We searched in PsycINFO, PubMed, ISI Web of Science, and Google Scholar for literature. For searches in PubMed and ISI Web of Science, ‘anabolic steroid’ , ‘doping’ , and ‘performance enhancing drug’ , were each combined with ‘interview’ , ‘focus group’ , and ‘qualitative’. These combinations were not practical in PsycINFO and Google Scholar as they produced voluminous redundant hits. Thus, ‘anabolic steroid + doping + performance enhancing drug + interview + focus group + qualitative’ was used in searches in PsycINFO and Google Scholar. From a total of 10,106 hits, 7,720 articles were assessed after the removal of duplicates. We also inspected references of relevant studies and searched in online databases and websites.

This search yielded 15 new articles. Based on titles and abstracts, 106 full-text papers were retrieved for screening after initial evaluation of the 7,735 papers. After screening of the 106 full-text papers, 79 papers were deemed relevant for inclusion. Thus, of the 79 papers scrutinized, 50 studies satisfied the following inclusion criteria: (a) studies used qualitative approaches (interviews, focus groups, or case studies) in data collection, (b) studies delineated or described licit and illicit substances used nonmedically by AAS users, and (c) studies were published in English.

We again inspected the characteristics of extracted studies for similarities to curb duplicate extraction and synthesis. The literature search was completed in June 2014. The literature search strategy adhered to Shaw et al.’s [5] recommendations for qualitative literature search as well as the Preferred Reporting Items for Systematic Reviews and Meta-Analyses (PRISMA) guidelines [6]. Figure 1 presents the literature search process.

Figure 1
figure 1

Flow diagram of systematic literature search.

Data extraction and synthesis

The first author conducted the study scrutiny and selection. Analysis of the studies was conducted using Smith et al.’s [7] Interpretative Phenomenological Analysis (IPA). Each full-text paper was regarded as a transcript. The first author (DS) read through the full-text papers several times, gaining an overall sense of the themes in the studies through this process. These themes were then highlighted. Using a standardized data extraction form, the first author and another reviewer independently extracted the following data from the included studies: author name and publication year, country, study type, type of AAS users involved in the study, and recruitment site or mode. To assess the quality of the extraction, we calculated inter-reviewer reliability for the two reviewers in SPSS version 20 (IBM Corp.) [8]. DS then independently coded the full-text papers by substance used and reason(s) or motive(s) for use. Study characteristics are presented in Table 1. We have presented all the studies that fall under each substance.

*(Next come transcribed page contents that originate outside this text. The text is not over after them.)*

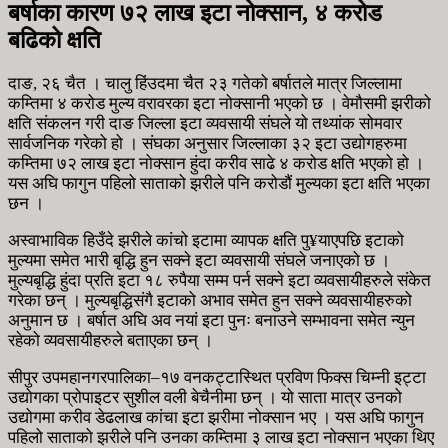
बर्षाका कारण ७२ लाख इटा नोक्सान, ४ करोड
बढिको क्षति
दाङ, २६ चैत । चालु हिंउदमा चैत २३ गतेको बर्षातले मात्र जिल्लामा
कम्तिमा ४ करोड मुल्य वरावरका इटा नोक्सानी भएको छ । वेमौसमी झरीको
क्षति संकलन गरी दाङ जिल्ला इटा व्यवसायी संघले यो तथ्यांक सोमवार
सार्वजनिक गरेको हो । संघका अनुसार जिल्लाका ३२ इटा उद्योगहरुमा
कम्तिमा ७२ लाख इटा नोक्सान हुंदा करीव साढे ४ करोड क्षति भएको हो ।
यस अघि फागुन पहिलो साताको झरीले पनि करोडौं मुल्यका इटा क्षति भएका
छन ।
अस्वाभाविक हिउँदे झरीले कांचो इटामा व्यापक क्षति पु¥याएपछि इटाको
मुल्यमा समेत भारी बृद्धि हुन सक्ने इटा व्यवसायी संघले जनाएको छ ।
मुल्यबृद्धि हुंदा प्रति इटा १८ रुपैया सम्म पर्न सक्ने इटा व्यवसायीहरुले संकेत
गरेका छन् । मुल्यबृद्धिसंगै इटाको अभाव समेत हुन सक्ने व्यवसायीहरुको
अनुमान छ । बर्षात अघि अव नयां इटा पुनः बनाउने सम्भावना समेत न्युन
रहेको व्यवसायीहरुले बताएका छन् ।
सीपुर उपमहानगरपालिका–१७ वनकट्टास्थित प्रविण फिक्स चिम्नी इट्टा
उद्योगका प्रोपाइटर सुशील वली बेचैनीमा छन् । यो साता मात्र उनको
उद्योगमा करीव डेढलाख कांचा इटा झरीमा नोक्सान भए । यस अघि फागुन
पहिलो साताको झरीले पनि उनका कम्तिमा ३ लाख इटा नोक्सान भएका थिए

Table 1 Characteristics of qualitative/descriptive studies presenting data on polypharmacy in AAS users

Classification of substances

We sought to classify the various non-AAS substances used by AAS users into meaningful groups. First, SP provided a functional categorization of the substances. Acknowledging that some AAS users self-administer these substances for purposes contrary to their conventional use, DS built on SP’s classification by allocating the substances into SP’s groups based on motives for use as presented by users in the literature. For substances for which motive for use was not delineated in the literature, DS grouped them based on Evans-Brown et al.’s [2] classification of human enhancement substances and a classification by the Norwegian Institute of Public Health [59]. JM inspected the grouping and provided further advice. Next, DS allocated substances that at this stage could not be allocated into groups based on the three previous methods by referring to Medscape Drug Reference and Wikipedia [60]. We reached consensus on the classification through further review and discussion.

Results and discussion

Description of studies and inter-reviewer reliability

A total of 50 studies were included in the metasynthesis. Participants’ ages ranged from 14 [34] to 66 years [51]. The year of publication of the studies ranged from 1985 [55] to 2014 [12,13,30]. Studies originated from 10 countries with the highest number from the United States (n = 22), followed by Sweden (n = 7), England only (n = 5), the United Kingdom (n = 4), Australia (n = 3), and Scotland only (n = 2). Additionally, one study originated from Canada, Denmark, France, Iran, and Wales only respectively. One study [16] originated from Australia, Canada, and USA while another described the sample as European [43]. Thirty studies used interviews [10-12,17,19-22,24,27,28,30-32,34-38,40-43,45,47,48,51,53,55,58], seven were case studies [9,23,29,39,49,50,57], one used interviews and focus groups [13], and twelve [14-16,19,25,26,33,44,46,52,54,56] used interviews supported by a questionnaire. For the studies that used both interviews and questionnaires, we relied on the qualitative or descriptive results generated from the interviews. There was very good agreement (Kappa = 0.82, p < 0.001) between the two reviewers [61]. Through further analysis and dialogue agreement was reached on discrepant extractions.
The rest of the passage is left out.